– Великой награды, о Грозный владыка… – начал Умбези, но грозный окрик Кечвайо заставил его умолкнуть.
– Да, великой! – проревел Кечвайо. – Слушай меня, шакал и предатель. Твои слова свидетельствуют против тебя самого. Ты, ты осмелился поднять руку на того, в чьих жилах течет королевская кровь, и своим мерзким лживым языком испоганить имя его!
Только сейчас дошла до Умбези собственная глупость, и он было принялся лепетать извинения и уверять, что его рассказ выдумка от начала до конца. Его жирные щеки ввалились, он пал на колени.
Но Кечвайо лишь плюнул в его сторону, как всегда делал, когда пребывал в ярости, и огляделся; взгляд его пал на Садуко.
– Садуко, – велел он, – уведи убийцу принца, который похваляется пролитой королевской кровью, и, когда он будет мертв, сбрось его в реку с той самой скалы, на которой, по его словам, он заколол сына Панды.
Садуко повел вокруг себя диким взглядом и замер в нерешительности.
– Убери его! – прогремел Кечвайо. – И до темноты вернись и доложи.
Затем по знаку Кечвайо на перепуганного Умбези накинулись стражники и поволокли его прочь, Садуко отправился за ними. Больше я не видел несчастного лжеца. Когда Умбези тащили мимо меня, он умолял меня спасти его ради Мамины, но я лишь покачал головой: я вспомнил, как недавно предупреждал его о судьбе предателей.

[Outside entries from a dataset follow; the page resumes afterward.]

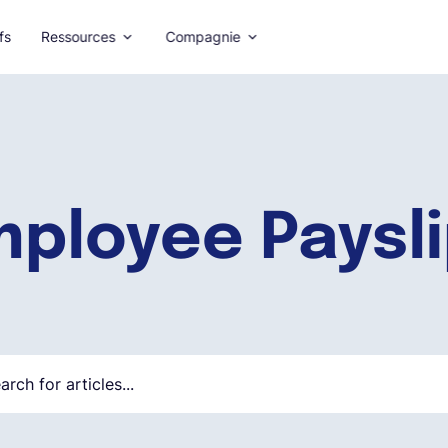
fs
Ressources
Compagnie
ployee Paysl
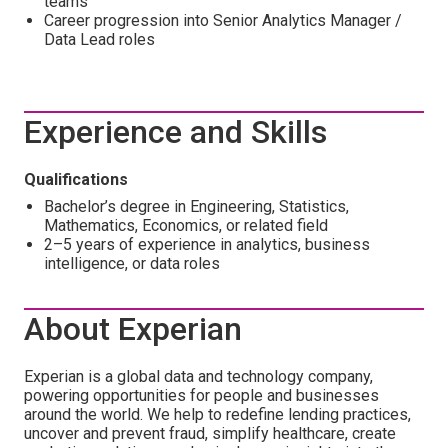
teams
Career progression into Senior Analytics Manager /
Data Lead roles
Experience and Skills
Qualifications
Bachelor’s degree in Engineering, Statistics,
Mathematics, Economics, or related field
2–5 years of experience in analytics, business
intelligence, or data roles
About Experian
Experian is a global data and technology company,
powering opportunities for people and businesses
around the world. We help to redefine lending practices,
uncover and prevent fraud, simplify healthcare, create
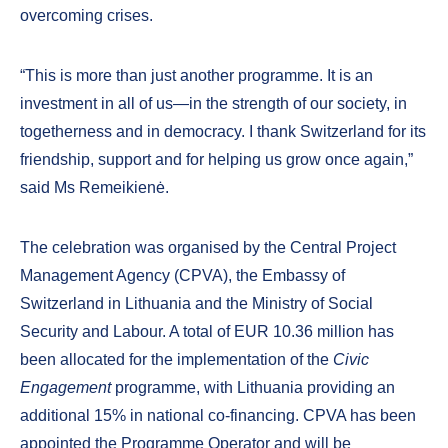
overcoming crises.
“This is more than just another programme. It is an
investment in all of us—in the strength of our society, in
togetherness and in democracy. I thank Switzerland for its
friendship, support and for helping us grow once again,”
said Ms Remeikienė.
The celebration was organised by the Central Project
Management Agency (CPVA), the Embassy of
Switzerland in Lithuania and the Ministry of Social
Security and Labour. A total of EUR 10.36 million has
been allocated for the implementation of the
Civic
Engagement
programme, with Lithuania providing an
additional 15% in national co-financing. CPVA has been
appointed the Programme Operator and will be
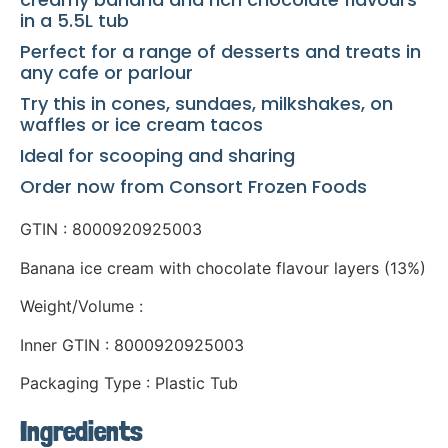
in a 5.5L tub
Perfect for a range of desserts and treats in
any cafe or parlour
Try this in cones, sundaes, milkshakes, on
waffles or ice cream tacos
Ideal for scooping and sharing
Order now from Consort Frozen Foods
GTIN : 8000920925003
Banana ice cream with chocolate flavour layers (13%)
Weight/Volume :
Inner GTIN : 8000920925003
Packaging Type : Plastic Tub
Ingredients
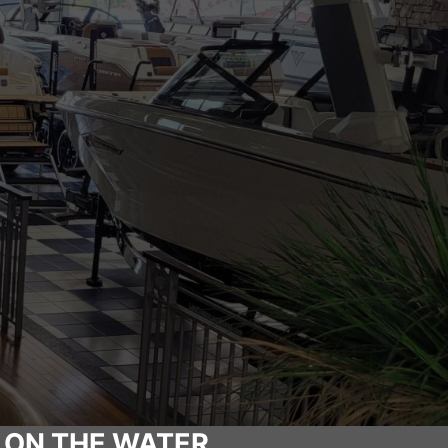
 ON THE WATER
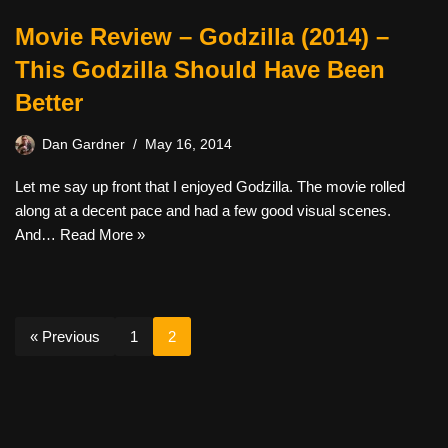
Movie Review – Godzilla (2014) –
This Godzilla Should Have Been
Better
Dan Gardner
May 16, 2014
Let me say up front that I enjoyed Godzilla. The movie rolled
along at a decent pace and had a few good visual scenes.
And…
Read More »
« Previous
1
2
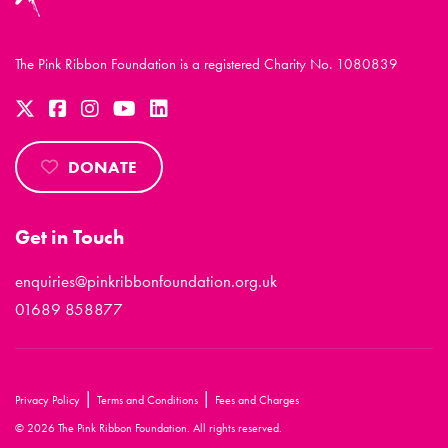
The Pink Ribbon Foundation is a registered Charity No. 1080839
DONATE
Get in Touch
enquiries@pinkribbonfoundation.org.uk
01689 858877
|
|
Privacy Policy
Terms and Conditions
Fees and Charges
© 2026 The Pink Ribbon Foundation. All rights reserved.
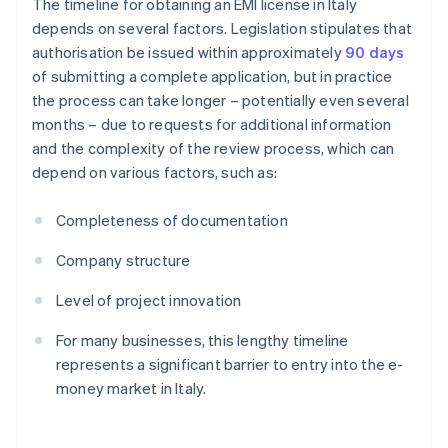
The timeline for obtaining an EMI license in Italy
depends on several factors. Legislation stipulates that
authorisation be issued within approximately
90 days
of submitting a complete application, but in practice
the process can take longer – potentially even several
months – due to requests for additional information
and the complexity of the review process, which can
depend on various factors, such as:
Completeness of documentation
Company structure
Level of project innovation
For many businesses, this lengthy timeline
represents a significant barrier to entry into the e-
money market in Italy.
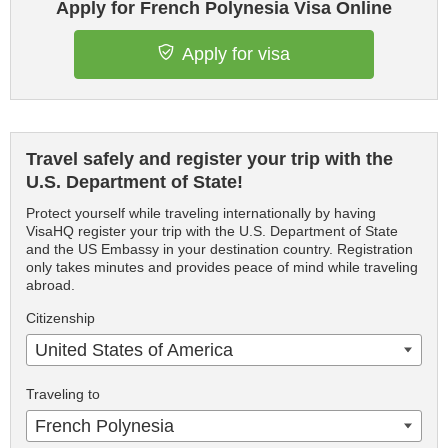
Apply for French Polynesia Visa Online
Apply for visa
Travel safely and register your trip with the
U.S. Department of State!
Protect yourself while traveling internationally by having
VisaHQ register your trip with the U.S. Department of State
and the US Embassy in your destination country. Registration
only takes minutes and provides peace of mind while traveling
abroad.
Citizenship
United States of America
Traveling to
French Polynesia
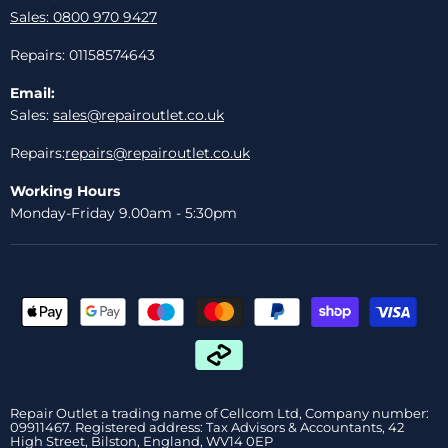
Sales: 0800 970 9427
Repairs: 01158574643
Email:
Sales:
sales@repairoutlet.co.uk
Repairs:
repairs@repairoutlet.co.uk
Working Hours
Monday-Friday 9.00am - 5:30pm
Repair Outlet a trading name of Cellcom Ltd, Company number:
09911467. Registered address: Tax Advisors & Accountants, 42
High Street, Bilston, England, WV14 0EP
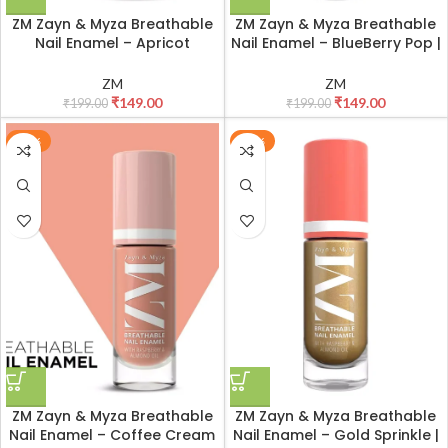
ZM Zayn & Myza Breathable
ZM Zayn & Myza Breathable
Nail Enamel – Apricot
Nail Enamel – BlueBerry Pop |
Mousse | Smooth
Smooth Application | Quick-
Application | Quick-Drying I
Drying I Longlasting I Chip-
ZM
ZM
Longlasting I Chip-Defiant I
Defiant I Water Permeable |
₹
149.00
₹
149.00
₹
199.00
₹
199.00
Water Permeable | Glossy
Glossy Finish | 100% Vegan, 6
Finish | 100% Vegan, 6 ml
ml
-25%
-25%
ZM Zayn & Myza Breathable
ZM Zayn & Myza Breathable
Nail Enamel – Coffee Cream
Nail Enamel – Gold Sprinkle |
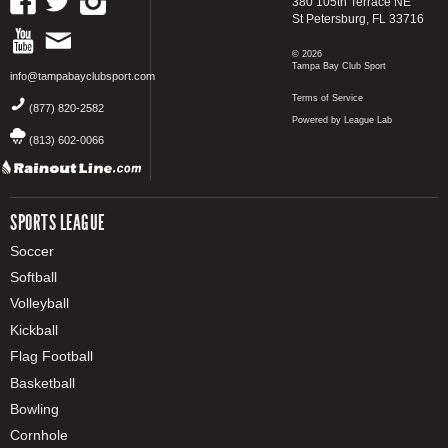
380 105th Terrace NE
St Petersburg, FL 33716
© 2026
Tampa Bay Club Sport
info@tampabayclubsport.com
Terms of Service
(877) 820-2582
Powered by League Lab
(813) 602-0066
SPORTS LEAGUE
Soccer
Softball
Volleyball
Kickball
Flag Football
Basketball
Bowling
Cornhole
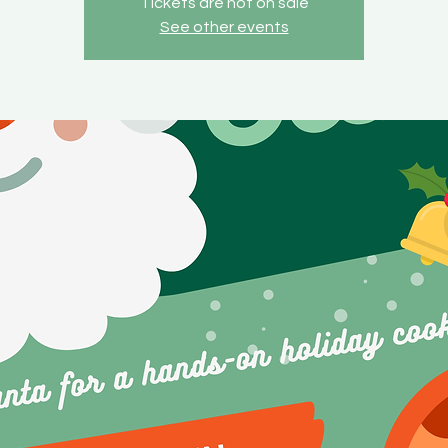
Tickets are not on sale
See other events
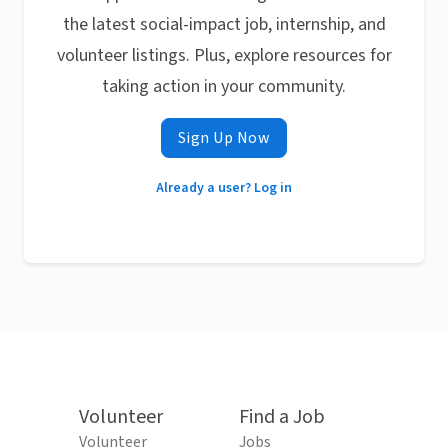
the latest social-impact job, internship, and
volunteer listings. Plus, explore resources for
taking action in your community.
Sign Up Now
Already a user? Log in
Volunteer
Find a Job
Volunteer
Jobs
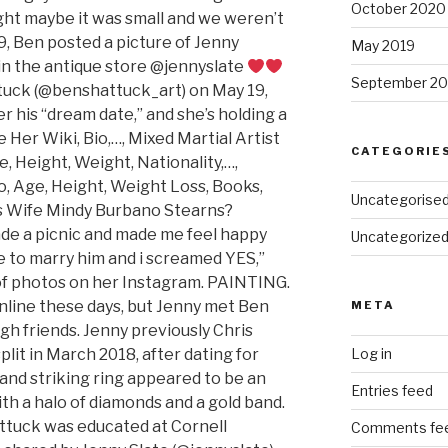
October 2020
ught maybe it was small and we weren’t
19, Ben posted a picture of Jenny
May 2019
in the antique store @jennyslate
September 20
ttuck (@benshattuck_art) on May 19,
er his “dream date,” and she’s holding a
 Her Wiki, Bio,…, Mixed Martial Artist
CATEGORIE
e, Height, Weight, Nationality,…,
o, Age, Height, Weight Loss, Books,
Uncategorise
’s Wife Mindy Burbano Stearns?
de a picnic and made me feel happy
Uncategorize
 to marry him and i screamed YES,”
of photos on her Instagram. PAINTING.
online these days, but Jenny met Ben
META
ough friends. Jenny previously Chris
lit in March 2018, after dating for
Log in
and striking ring appeared to be an
Entries feed
th a halo of diamonds and a gold band.
ttuck was educated at Cornell
Comments fe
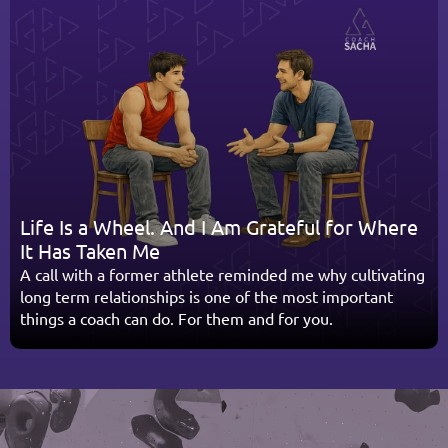
Life Is a Wheel. And I Am Grateful for Where 
It Has Taken Me
A call with a former athlete reminded me why cultivating 
long term relationships is one of the most important 
things a coach can do. For them and for you.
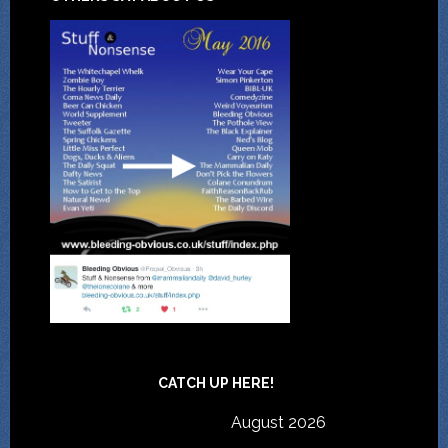
CATCH UP HERE!
August 2026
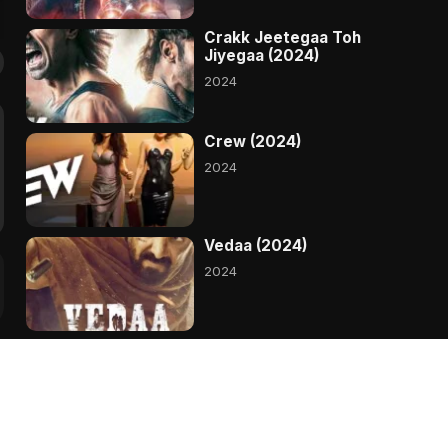
Crakk Jeetegaa Toh
Jiyegaa (2024)
2024
Crew (2024)
2024
Vedaa (2024)
2024
Devara (2024)
2024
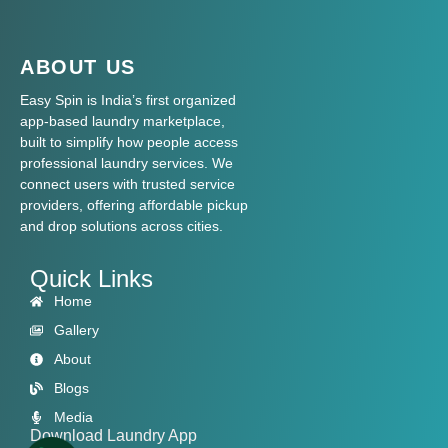
ABOUT US
Easy Spin is India’s first organized
app-based laundry marketplace,
built to simplify how people access
professional laundry services. We
connect users with trusted service
providers, offering affordable pickup
and drop solutions across cities.
Quick Links
Home
Gallery
About
Blogs
Media
Download Laundry App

Может показаться, что история эта повторяет библейскую историю Саула и Давида, но я могу лишь констатировать, что случилось все так, как случилось. Весьма похожие обстоятельства стали итогом аналогичной трагедии, только и всего. Каковы были истинные мотивы Давида, я, естественно, сказать не могу, однако нетрудно догадаться о мотивах Кечвайо, который, хоть и пошел ради трона войной на брата, все же счел благоразумным пресечь саму идею о том, что проливать королевскую кровь можно безнаказанно. Также, зная, что я был свидетелем смерти принца, он прекрасно понимал, что Умбези – всего-навсего хвастливый лгун, надеявшийся снискать расположение могущественного победителя.
Что ж, этот трагический инцидент имел продолжение. К чести Садуко, выяснилось, что он отказался становиться палачом своего тестя Умбези: воины, что увели Умбези, сами исполнили приказ Кечвайо, а Садуко скрутили и привели к принцу пленником.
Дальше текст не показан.